Vol 8, Num 25 :: 2009.12.25 — 2010.01.07
Birth has to be one of the messiest and profoundest of realities.
The phenomenologists write about experience as only understandable in its reflection. For us, the selves who face the world, the flow of our consciousness becomes so full of the primacy of sensation that we quickly filter it, look back on it, and make sense of it in order to not explode.
At least that’s how I sum it up. But those of us who have been fortunate enough to witness a birth may remember, as I do, how close they came to exploding into the ether of all that was present there. The juxtaposition of anticipation, joy, empathy, pain, and perhaps silence and whispers punctuated by straining cries; the feeling of your heart pounding in your ears…and the overwhelming moment when the wave of experience finally breaks as a new life comes forth to the shores of the world as we know it. Witnessing a birth, for me, was one of those rarest of experiences when the duration of the moment stretched out, way out, creating an opening wide enough for the fullness of reality to pour in and take my breath away. No wonder it was so terrifying.
I am learning how to be a student of the social world. Some people see that world as a chimera, present only in the minds of individuals, made up of only the aggregate of individual consciousnesses, as re-arrangeable as family members posing for a photograph. But I prefer to think of the world as much greater than the sum of its recognized parts. I suppose it is the fullness of reality that convinces me this is true, the fear and trembling of the knowledge that, should any moment become too great, I would be swept away. Yet there is also a pull, a longing to be drawn into that realest of the Real, to finally know the source of life itself.

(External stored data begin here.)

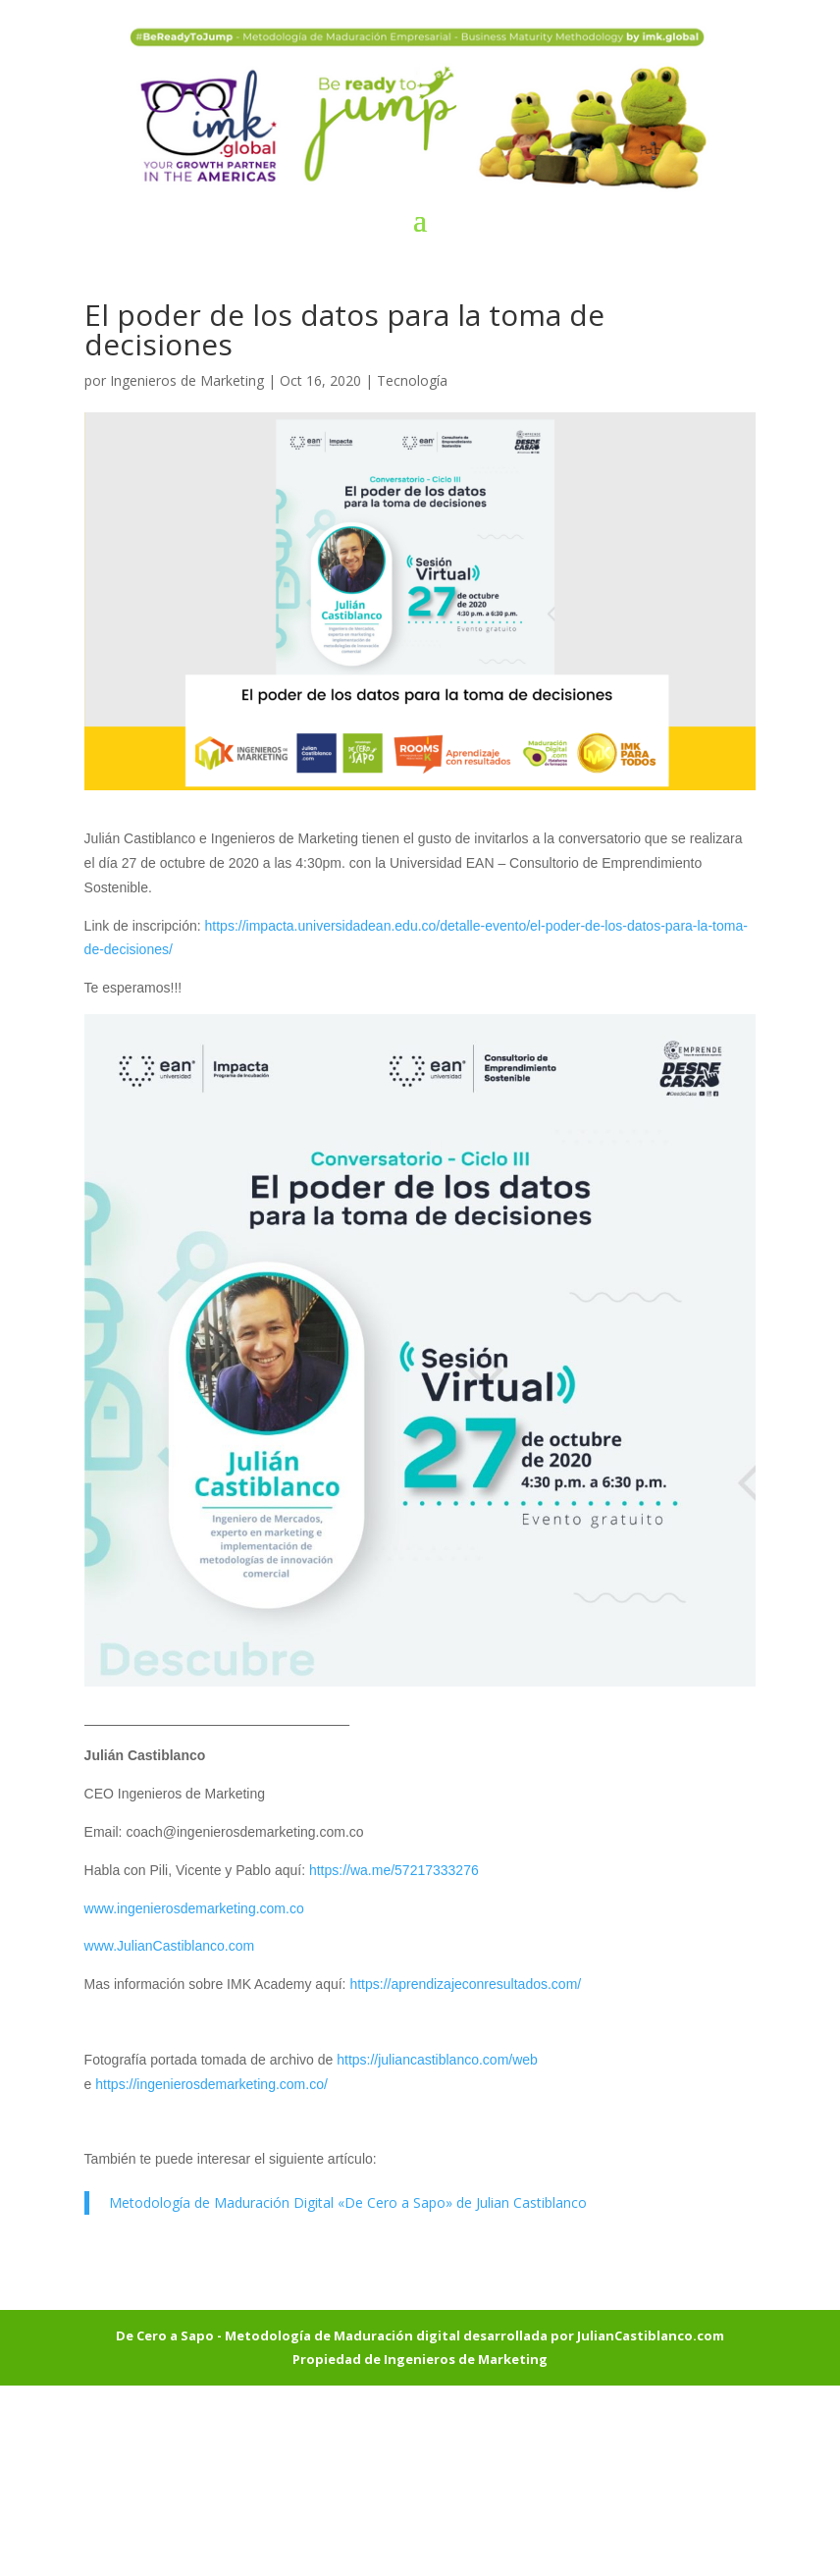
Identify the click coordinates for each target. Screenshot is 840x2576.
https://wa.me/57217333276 (394, 1870)
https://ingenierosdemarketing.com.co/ (211, 2084)
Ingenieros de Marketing (187, 380)
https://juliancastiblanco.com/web (437, 2059)
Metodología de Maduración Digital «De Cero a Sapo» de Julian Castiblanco (348, 2202)
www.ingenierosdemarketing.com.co (194, 1908)
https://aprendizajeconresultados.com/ (465, 1984)
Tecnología (412, 380)
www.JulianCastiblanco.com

And I suppose it is for that I say thank God, thank God that Jesus lived on earth. That he broke through the veil into time from that-beyond-time and grew into a young adult as I did. That he felt the pain of separation from the God of being more greatly than anyone else because he was its sinless child, and yet his body was flesh and bone like mine, his brain full of neurons, the breath of his Spirit felt by his disciples as a human’s breath.
Because of Jesus I know that the world is not a lie. And in studying the meaning that we make of that world I look confidently beyond what I see, expecting not a gaping hole but a tangled, astonishing, dimly understood mystery. Welcome, little babe, Prince of Peace, Lord of all.